> [Problem details]
Repeat every record word for word and omit the images.

> [Given records]
━━━━━━━━

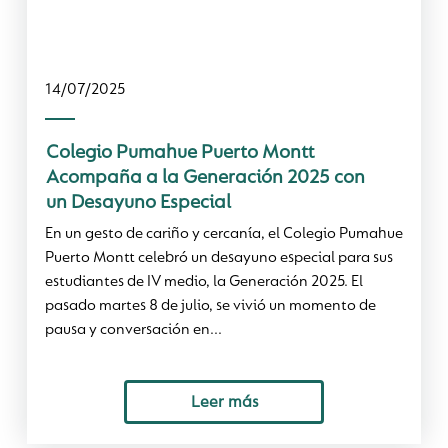
14/07/2025
Colegio Pumahue Puerto Montt
Acompaña a la Generación 2025 con
un Desayuno Especial
En un gesto de cariño y cercanía, el Colegio Pumahue
Puerto Montt celebró un desayuno especial para sus
estudiantes de IV medio, la Generación 2025. El
pasado martes 8 de julio, se vivió un momento de
pausa y conversación en...
Leer más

━━━━━━━━

> [Worked solution]
14/07/2025
Colegio Pumahue Puerto Montt
Acompaña a la Generación 2025 con
un Desayuno Especial
En un gesto de cariño y cercanía, el Colegio Pumahue
Puerto Montt celebró un desayuno especial para sus
estudiantes de IV medio, la Generación 2025. El
pasado martes 8 de julio, se vivió un momento de
pausa y conversación en...
Leer más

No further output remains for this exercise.